Conflicts - TensionsSoutheast Asia

U.S. warns PRC against ‘intimidation’ of Philippines in South China Sea

Benar News

The People’s Republic of China (PRC) should stop its “unacceptable” harassment of Philippine vessels in the South China Sea, a senior United States official said in early May 2023, while pledging that Washington will stand with its staunch ally against any intimidation from Beijing in the disputed waterway.

The comments from Daniel Kritenbrink, assistant secretary of state for East Asian and Pacific affairs, came shortly after a near-collision between Philippine and Chinese vessels and as Philippine President Ferdinand Marcos Jr. visited Washington for a summit with U.S. President Joe Biden. (Pictured: Philippine President Ferdinand Marcos Jr., left, and U.S. President Joe Biden meet in the White House in May 2023.)

“This is really a very important issue, and we remain deeply concerned by the People’s Republic of China’s continued intimidation and harassment of Philippine vessels as they undertake routine patrols within the Philippines’ exclusive economic zone,” Kritenbrink said during a news briefing.

“You have such actions that are truly unacceptable.
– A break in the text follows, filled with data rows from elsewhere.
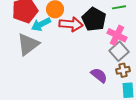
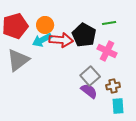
cyan arrow: (41, 24) -> (42, 40), moved
gray square: (119, 51) -> (90, 76), moved

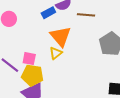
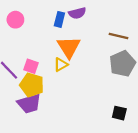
blue rectangle: (48, 13) -> (59, 19), turned -56
brown line: (86, 15) -> (119, 36), moved

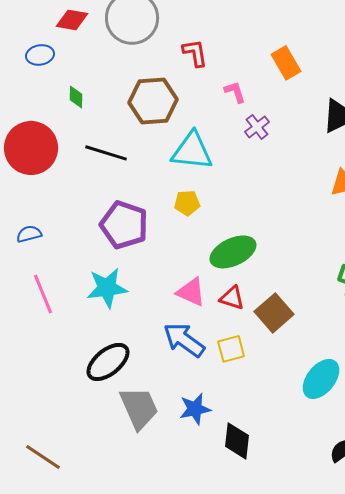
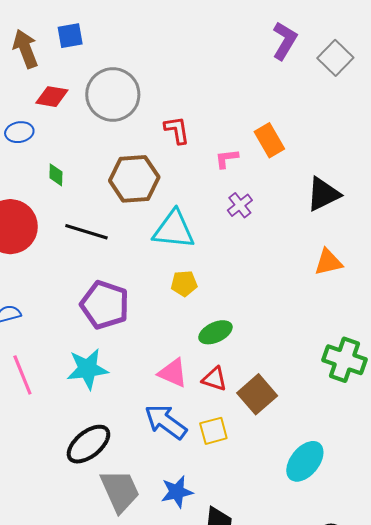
pink L-shape: (235, 92) -> (227, 159), moved, turned -80
yellow pentagon: (187, 203) -> (184, 284), moved
green ellipse: (233, 252) -> (215, 332), size x0.7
We stand with the Philippines in the face of [the] Chinese coast guard’s ongoing infringement and harassment.”

On April 23, 2023, two Chinese coast guard vessels intercepted Philippine patrol boats and “exhibited aggressive tactics” near Second Thomas Shoal, locally known as Ayungin Shoal, according to the Philippine Coast Guard.

Beijing claimed the Philippine vessels trespassed in Chinese waters near the shoal and approached a Chinese vessel.

The PRC has competing claims in the South China Sea with nations including Brunei, Malaysia, the Philippines and Vietnam. In 2016, an international tribunal ruled in favor of Manila and against Beijing’s arbitrary and sweeping maritime claims in the strategic waterway, but the PRC has refused to honor the ruling.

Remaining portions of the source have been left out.